Ce jour-là
Le 19 février 1990 s’ouvre à l’hôtel PLM Aledjo, la Conférence nationale des forces vives du Bénin. Sous la direction de Mgr Isidore De Souza, cette Conférence réussie marque le début de la transition démocratique dans le pays. Le Bénin est alors présenté comme le laboratoire de la démocratie farafinoise en raison des alternances pacifiques qui caractérisent les joutes électorales: Nicéphore Soglo, Kérékou II, Boni Yayi, Patrice Talon. Que reste-t-il des acquis démocratiques au pays de Gbéhanzin et de Bio Guéra, 35 ans après ?
Pour avoir passé trois années de ma vie en terre béninoise entre 2010 et 2013, je peux affirmer que derrière ces alternances pacifiques se cachait ce que Yayi a appelé la » démocratie Nescafé ». Une sorte d’archaïsme du système partisan fait de transhumances, d’arrangements financiers au profit de groupes d’intérêts et au détriment d’une population frappée de paupérisation et baignant dans l’illusion de la liberté d’expression. C’est ce système partisan nébuleux que Patrice Talon a voulu démanteler à son arrivée au pouvoir en 2016.
Sous celui qu’on appelait » la télécommande de Paris », de très belles choses ont été accomplies dans la modernisation de la gouvernance.
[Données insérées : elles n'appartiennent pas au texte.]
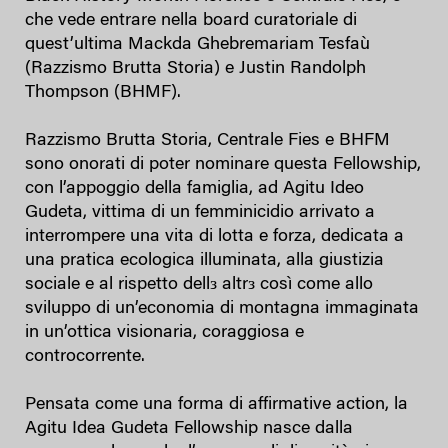
che vede entrare nella board curatoriale di
quest’ultima Mackda Ghebremariam Tesfaù
(Razzismo Brutta Storia) e Justin Randolph
Thompson (BHMF).
Razzismo Brutta Storia, Centrale Fies e BHFM
sono onorati di poter nominare questa Fellowship,
con l’appoggio della famiglia, ad Agitu Ideo
Gudeta, vittima di un femminicidio arrivato a
interrompere una vita di lotta e forza, dedicata a
una pratica ecologica illuminata, alla giustizia
sociale e al rispetto dellз altrз così come allo
sviluppo di un’economia di montagna immaginata
in un’ottica visionaria, coraggiosa e
controcorrente.
Pensata come una forma di affirmative action, la
Agitu Idea Gudeta Fellowship nasce dalla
De moins bonnes aussi. Les libertés individuelles par exemple. La ministre Reckya Madougou, le professeur de droit Joël Aïvo et les anciens soutiens du président Talon n’ont pas leur place en prison.
Patrice Talon a des qualités indéniables de visionnaire pragmatique mais traîne le réflexe d’un homme d’affaires qui veut tout contrôler, et qui déteste qu’on lui dise non. Mes confrères Wilfried Léandre Houngbédji ( porte-parole du gouvernement) et Édouard Loko de la HAAC avalent des couleuvres dans un rôle ingrat qui n’a aucune commune mesure avec la verve critique qu’ils dégagaient 15 ans en arrière.
C’est aussi ça l’usure et l’ivresse du pouvoir. Tant qu’on n’est pas au coeur du mystère politique, on se croit un parangon de vertu.